We have shown that CAO can help facilitate large-volume OCM imaging by leveraging aberrated optical-system design to optimize photon collection across all depths. This imaging paradigm could enable high-throughput volumetric OCM with isotropic cellular resolution over millimeter-scale 3D fields of view. With further work, this could enable the use of OCM for volumetric imaging of emergent behavior in embryonic development, tissue regeneration, and cancer. The system could also serve as a multimodal bridge by which to connect label-free methods and existing high-throughput fluorescence-imaging techniques. In our future work, we aim to leverage high-throughput volumetric OCM for the study of collective cell migration dynamics in 3D environments.


Steven G. Adie, Gavrielle R. Untracht
Meinig School of Biomedical Engineering
Cornell University
Ithaca, NY

Steven Adie is an assistant professor. His group is developing novel OCM and optical coherence elastography (OCE) approaches for fundamental science investigations and clinical applications.

Gavrielle R. Untracht received an MSc in applied and engineering physics in 2016. Her current research interests include novel instrumentation for OCT and OCE.

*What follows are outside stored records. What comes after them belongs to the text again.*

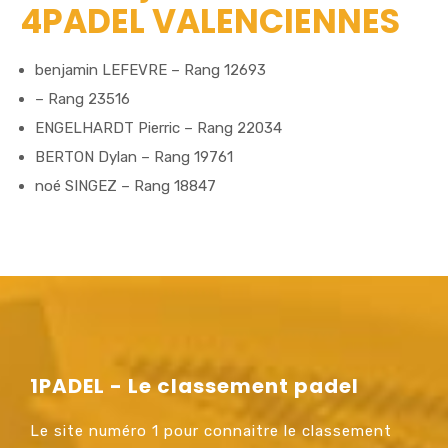
4PADEL VALENCIENNES
benjamin LEFEVRE – Rang 12693
– Rang 23516
ENGELHARDT Pierric – Rang 22034
BERTON Dylan – Rang 19761
noé SINGEZ – Rang 18847
1PADEL - Le classement padel
Le site numéro 1 pour connaitre le classement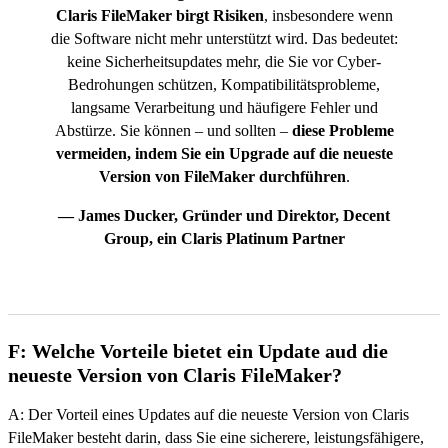
Claris FileMaker birgt Risiken
, insbesondere wenn
die Software nicht mehr unterstützt wird. Das bedeutet:
keine Sicherheitsupdates mehr, die Sie vor Cyber-
Bedrohungen schützen, Kompatibilitätsprobleme,
langsame Verarbeitung und häufigere Fehler und
Abstürze. Sie können – und sollten –
diese Probleme
vermeiden, indem Sie ein Upgrade auf die neueste
Version von FileMaker durchführen
.
— James Ducker, Gründer und Direktor, Decent
Group, ein Claris Platinum Partner
F: Welche Vorteile bietet ein Update aud die
neueste Version von Claris FileMaker?
A: Der Vorteil eines Updates auf die neueste Version von Claris
FileMaker besteht darin, dass Sie eine sicherere, leistungsfähigere,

Jeffrey A. Mulligan, Siyang Liu, Han Tang
School of Electrical and Computer Engineering
Cornell University
Ithaca, NY

Jeffrey A. Mulligan is a PhD student interested in the development of OCM methods for the study of collective cellular behavior and dynamics.

Siyang Liu is a PhD student. He received his BSc in electrical engineering from Purdue University, Indiana, in 2015.

Han Tang graduated with an MSc and is an alumna of Cornell University. She is currently a software engineer at Oracle Inc.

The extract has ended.